In this short essay I will explore how the absolute belief in rationality, science, and progress that emerged during the 19th century, especially the thoughts of August Comte, comes into conflict with various arguments about human existence and experience from existential thinkers such as Friedrich Nietzsche and Søren Kierkegaard in particular.
It wouldn’t be entirely correct to say that existentialism as a philosophical school was/is directly opposed to the scientific method of understanding certain aspects of the world and nature. Scientific discoveries were rarely overlooked by existential thinkers, but on the other hand, one easily notices objections from existential thinkers to what scientists and “philosophers of progress” claimed was the only measure of truth and understanding of reality. One of the most recognizable of these faithful progressive philosophers is the aforementioned thinker August Comte. He was the founder of the influential progressive philosophy of positivism and also a leading figure in the early development of sociology. What characterizes Comte’s thinking and, in my opinion, our modern society, is a strong belief in science and technology as the answer to most of the problems, if not all, that we as humans face. From this perspective, the emphasis and relevance of the subjective experience of human beings seems to be overlooked or downplayed when it comes to what is truth, and this overlooking was something that early existential thinkers like Kierkegaard and Nietzsche decided to oppose both intellectually and existentially.
The distinguished Danish philosopher Søren Kierkegaard set forth an existential pillar, if you will, in his following words when he wrote that:
The individual’s own ethical reality is the only reality.
The individual’s experience, intimate interpretation and perception of the world he inhabits is the only reality that exists.
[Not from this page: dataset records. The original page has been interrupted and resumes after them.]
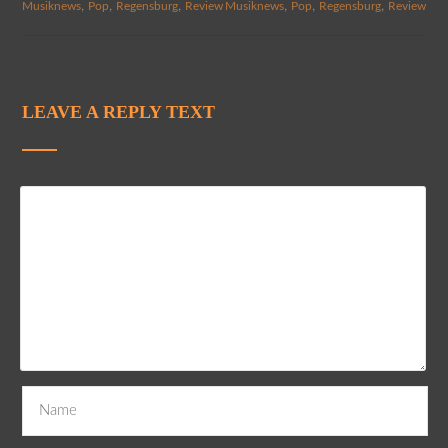
,
,
,
,
,
,
Musiknews
Pop
Regensburg
Review
Musiknews
Pop
Regensburg
Review
LEAVE A REPLY TEXT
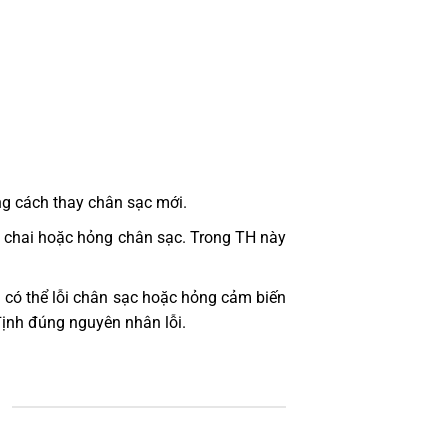
ng cách thay chân sạc mới.
bị chai hoặc hỏng chân sạc. Trong TH này
 có thể lỗi chân sạc hoặc hỏng cảm biến
định đúng nguyên nhân lỗi.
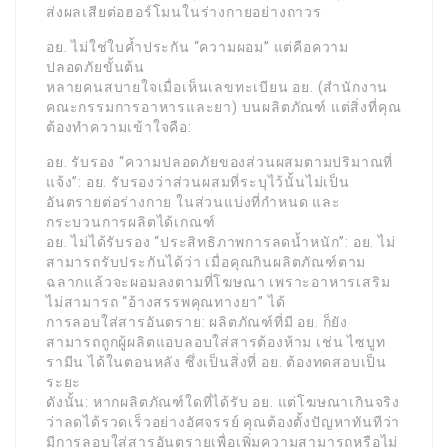
ส่งผลเสียต่อฮอร์โมนในร่างกายอย่างถาวร
อย. ไม่ใช่ใบค้ำประกัน “ความผอม” แต่คือความ
ปลอดภัยขั้นต้น
หลายคนสบายใจเมื่อเห็นเลขทะเบียน อย. (สำนักงาน
คณะกรรมการอาหารและยา) บนผลิตภัณฑ์ แต่สิ่งที่คุณ
ต้องทำความเข้าใจคือ:
อย. รับรอง “ความปลอดภัยของส่วนผสมตามปริมาณที่
แจ้ง”: อย. รับรองว่าส่วนผสมที่ระบุไว้นั้นไม่เป็น
อันตรายต่อร่างกาย ในส่วนแบ่งที่กำหนด และ
กระบวนการผลิตได้เกณฑ์
อย. ไม่ได้รับรอง “ประสิทธิภาพการลดน้ำหนัก”: อย. ไม่
สามารถรับประกันได้ว่า เมื่อคุณกินผลิตภัณฑ์ตาม
ฉลากแล้วจะผอมลงตามที่โฆษณา เพราะอาหารเสริม
ไม่สามารถ “อ้างสรรพคุณทางยา” ได้
การลอบใส่สารอันตราย: ผลิตภัณฑ์ที่มี อย. ก็ยัง
สามารถถูกผู้ผลิตแอบลอบใส่สารต้องห้าม เช่น ไซบูท
รามีน ได้ในตอนหลัง ซึ่งเป็นสิ่งที่ อย. ต้องทดสอบเป็น
ระยะ
ดังนั้น: หากผลิตภัณฑ์ใดที่ได้รับ อย. แต่โฆษณาเกินจริง
ว่าลดได้รวดเร็วอย่างอัศจรรย์ คุณต้องตั้งปัญหาทันทีว่า
มีการลอบใส่สารอันตรายเพื่อเพิ่มความสามารถหรือไม่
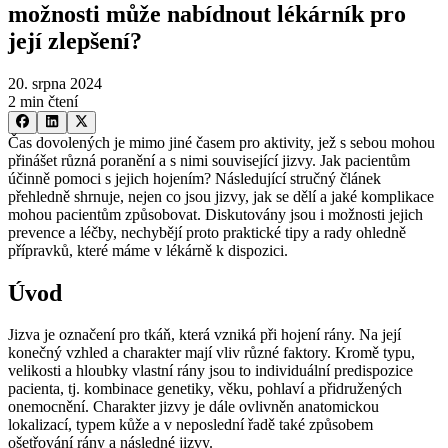
možnosti může nabídnout lékárník pro
její zlepšení?
20. srpna 2024
2 min čtení
Čas dovolených je mimo jiné časem pro aktivity, jež s sebou mohou
přinášet různá poranění a s nimi související jizvy. Jak pacientům
účinně pomoci s jejich hojením? Následující stručný článek
přehledně shrnuje, nejen co jsou jizvy, jak se dělí a jaké komplikace
mohou pacientům způsobovat. Diskutovány jsou i možnosti jejich
prevence a léčby, nechybějí proto praktické tipy a rady ohledně
přípravků, které máme v lékárně k dispozici.
Úvod
Jizva je označení pro tkáň, která vzniká při hojení rány. Na její
konečný vzhled a charakter mají vliv různé faktory. Kromě typu,
velikosti a hloubky vlastní rány jsou to individuální predispozice
pacienta, tj. kombinace genetiky, věku, pohlaví a přidružených
onemocnění. Charakter jizvy je dále ovlivněn anatomickou
lokalizací, typem kůže a v neposlední řadě také způsobem
ošetřování rány a následné jizvy.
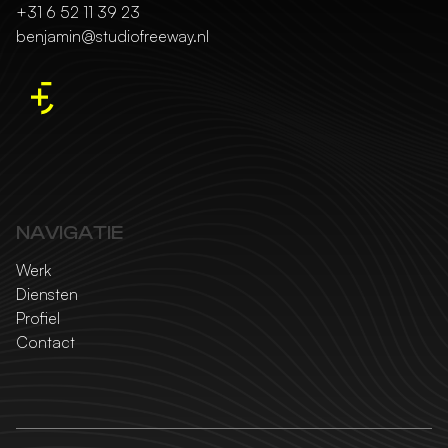
+31 6 52 11 39 23
benjamin@studiofreeway.nl
NAVIGATIE
Werk
Diensten
Profiel
Contact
When you start looking for a reality outside your own, by this definition, it becomes a non-reality. From this argument one could deduce that what scientists, including Comte, call the value-free objective world is merely a fantasy, a thought experiment or quasi-reality. If its objectivity that scientists aim, idealize and seek they are forgetting something crucial, namely that subjectivity is the only thing a human being truly has, or put in another way, the “knower” of knowledge is taken for granted and overlooked by scientists. Moreover the emphasis on the relevance and authority of the subjective is an essential part of the existential approach to life and the world. Kierkegaard had a proclivity of contrasting the objective with the subjective, which in turn led to some striking conclusions made:
The subjective thinker is not a scientist, he is an artist. Existing is an art.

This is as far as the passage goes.